High-performance work system (HPWS) can be defined as a specific combination of HR practices, work structures, and processes that maximizes employee knowledge, skills, commitment, and flexibility (Bohlander & Snell, 2004, p. 690, Marchington and Wilkinson, 2008, P92). A basic aim of HPWS is leveraging human resource system to improve employees’ overall contribution and performance by enhancing their discretion, competency and commitment.
Among enormous researches of HPWS, researchers have empirically established a positive relationship between HPWS and a variety of organizational performance such as turnover (Guthrie, 2001; Huselid, 1995), labor productivity (Huselid, 1995), firm productivity (Guthrie, 2001), and firm financial performance (Guthrie, 2001; Huselid, 1995).
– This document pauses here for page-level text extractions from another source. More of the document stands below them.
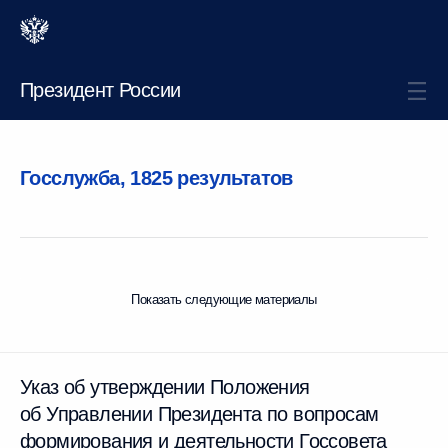
Президент России
Госслужба,
1825 результатов
Показать следующие материалы
Указ об утверждении Положения
об Управлении Президента по вопросам
формирования и деятельности Госсовета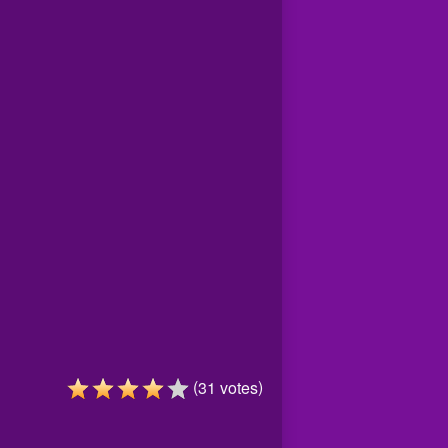
(
)
31
votes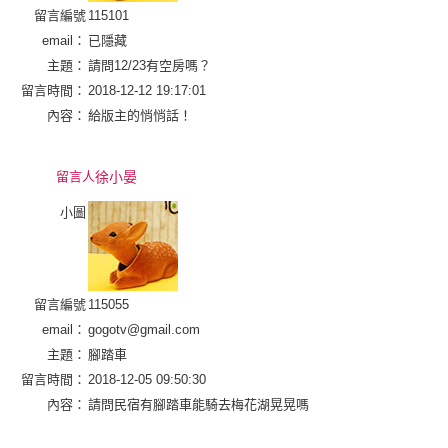
留言編號
115101
email：
已隱藏
主題：
請問12/23有空房嗎？
留言時間：
2018-12-12 19:17:01
內容：
給版主的悄悄話！
留言人
徐小晏
小圖
留言編號
115055
email：
gogotv@gmail.com
主題：
腳踏車
留言時間：
2018-12-05 09:50:30
內容：
請問民宿有腳踏車能騎去梅花湖晃晃嗎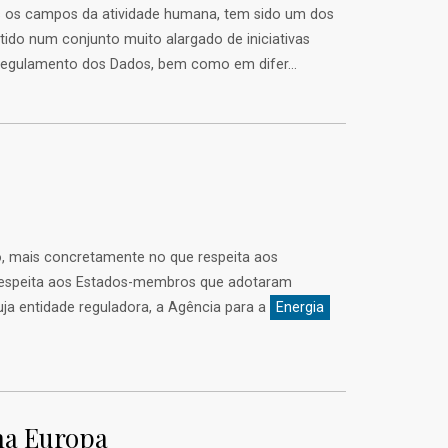
s os campos da atividade humana, tem sido um dos
letido num conjunto muito alargado de iniciativas
o Regulamento dos Dados, bem como em difer...
o, mais concretamente no que respeita aos
e respeita aos Estados-membros que adotaram
cuja entidade reguladora, a Agência para a
Energia
a Europa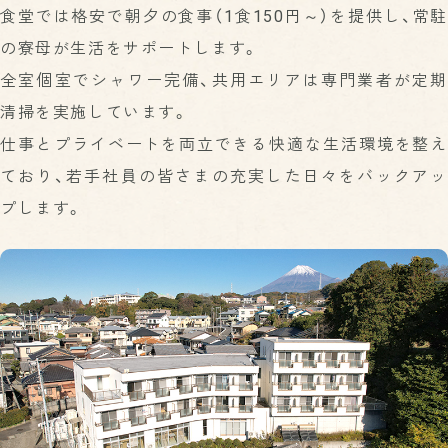
食堂では格安で朝夕の食事（1食150円～）を提供し、常駐
の寮母が生活をサポートします。
全室個室でシャワー完備、共用エリアは専門業者が定期
清掃を実施しています。
仕事とプライベートを両立できる快適な生活環境を整え
ており、若手社員の皆さまの充実した日々をバックアッ
プします。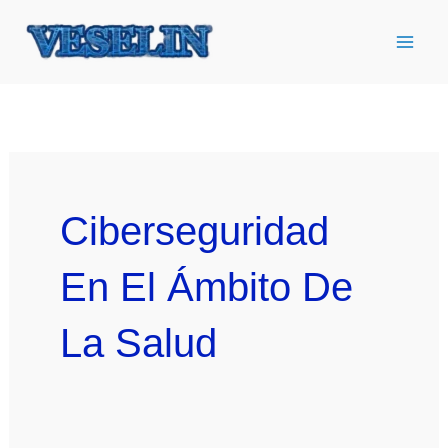
Ir
al
contenido
Ciberseguridad
En El Ámbito De
La Salud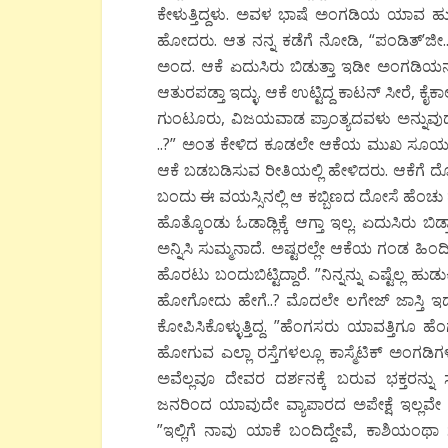
ಕೇಳುತ್ತಿದ್ದಳು. ಅವಳ ಭಾಷೆ ಅಂಗಡಿಯ ಯಾವ ಹ
ಹೋದರು. ಆತ ನನ್ನ ಕಡೆಗೆ ನೋಡಿ, “ಪಂಡಿತ್’ಜೀ
ಅಂದ. ಆಕೆ ಏದುಸಿರು ಬಿಡುತ್ತಾ ಇಡೀ ಅಂಗಡಿಯನ್
ಆತುರಪಡ್ತಾ ಇದ್ಳು. ಆಕೆ ಉಟ್ಟಿದ್ದ ಕಾಟನ್ ಸೀರೆ, ಕೈಕ
ಗುಂಟೂರು, ವಿಜಯವಾಡ ಪ್ರಾಂತ್ಯದವಳು ಅನ್ನುವ
..?” ಅಂತ ಕೇಳಿದ ಕೂಡಲೇ ಆಕೆಯ ಮುಖ ಸೂರ್ಯ
ಆಕೆ ಬಡಬಡಿಸುವ ರೀತಿಯಲ್ಲಿ ಹೇಳಿದರು. ಆಕೆಗೆ ದ
ಬಂದು ಈ ವಯಸ್ಸಿನಲ್ಲಿ ಆ ಕಬ್ಬಿಣದ ದೋಸೆ ಹೆಂಚು 
ಹೊತ್ಕೊಂಡು ಓಡಾಡ್ಲಿಕ್ಕೆ ಆಗ್ತಾ ಇಲ್ಲ. ಏದುಸಿರು
ಅನ್ನಿಸಿ ಸುಮ್ಮನಾದೆ. ಅಷ್ಟರಲ್ಲೇ ಆಕೆಯ ಗಂಡ ಹಿಂ
ಹೊರಟು ಬಂದುಬಿಟ್ಟಿದ್ದಾರೆ. ”ನಿನ್ನನ್ನು ಎಷ್ಟೆಲ್ಲ
ಹೋಗೋದು ಹೇಗೆ..? ಮೊದಲೇ ಲಗೇಜ್ ಜಾಸ್ತಿ ಇದೆ.
ಕೋಪಿಸಿಕೊಳ್ಳುತ್ತಿದ್ದ. ”ಹೆಂಗಸರು ಯಾವತ್ತಿಗೂ
ಹೋಗುವ ಎಲ್ಲಾ ರಸ್ತೆಗಳಲ್ಲೂ ಕಾಸ್ಮೆಟಿಕ್ ಅಂಗಡಿಗ
ಅವೆಲ್ಲವೂ ದೇವರ ದರ್ಶನಕ್ಕೆ ಬರುವ ಭಕ್ತರನ್ನ
ಜನರಿಂದ ಯಾವುದೇ ವ್ಯಾಪಾರದ ಅಪೇಕ್ಷೆ ಇಲ್ಲವೇ ಇಲ
”ಇಲ್ಲಿಗೆ ನಾವು ಯಾಕೆ ಬಂದಿದ್ದೇವೆ, ಕಾಶಿಯಂಥ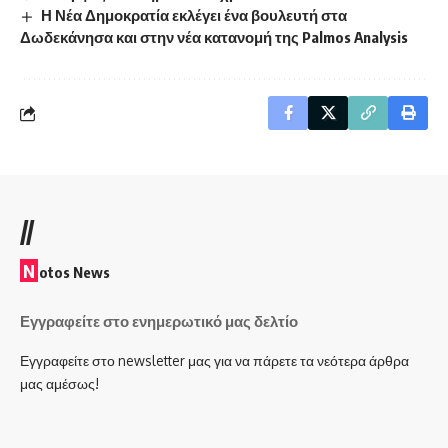
Η Νέα Δημοκρατία εκλέγει ένα βουλευτή στα
Δωδεκάνησα και στην νέα κατανομή της Palmos Analysis
//
N
otos News
Εγγραφείτε στο ενημερωτικό μας δελτίο
Εγγραφείτε στο newsletter μας για να πάρετε τα νεότερα άρθρα
μας αμέσως!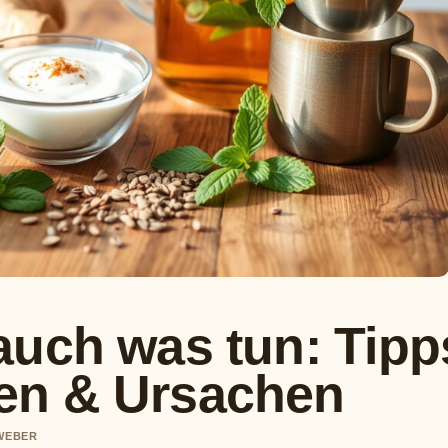
auch was tun: Tipp
en & Ursachen
 WEBER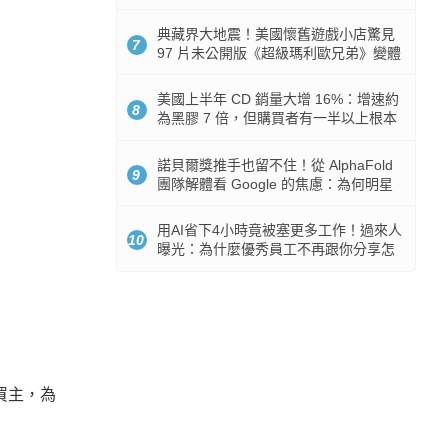
512GB 起跳
典藏界大地震！美國懷舊遊戲小店驚見
7
97 片未公開版《超級瑪利歐兄弟》變體
任天堂卡帶
美國上半年 CD 銷量大增 16%：增速約
8
為黑膠 7 倍，但購買者有一半以上根本
沒有播放器
諾貝爾獎推手也留不住！從 AlphaFold
9
團隊解體看 Google 的焦慮：為何明星
實驗室要為 Gemini 讓路？
用AI省下4小時竟被塞更多工作！過來人
10
曝光：為什麼優秀員工不再跟你分享怎
麼使用AI
買主，為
Before we discuss further about HPWS, we need to sort out its main conceptual companions: high-involvement work systems (HIWSs) and high-commitment management (HCM). ‘High commitment management’ (Walton 1985; Guest 2001a, 2001b; Wood & de Menezes, 1998) highlights the role of effective human resource management in enhancing employee commitment and thereby reducing the need for managerial control. And ‘high involvement work system’ (Wood 1999a; Lawler, 1986) is particularly used to emphasize the importance of opportunities for employees to make decisions and exercise discretion. ‘High performance work systems’ (Berg 1999; Appelbaum et al 2000), aim at reducing turnover, absenteeism and costs through a reduction in the need for control and monitoring (Ramsay et al., 2000). In comparison, HPWS appear to be more comprehensive as it usually entails effort on improving both employees’ commitment and involvement. Despite the variation in terminology, the concept is similar: a particular bundle of human resource practices have the potential to engender improved organizational performance (Hegan, 2006).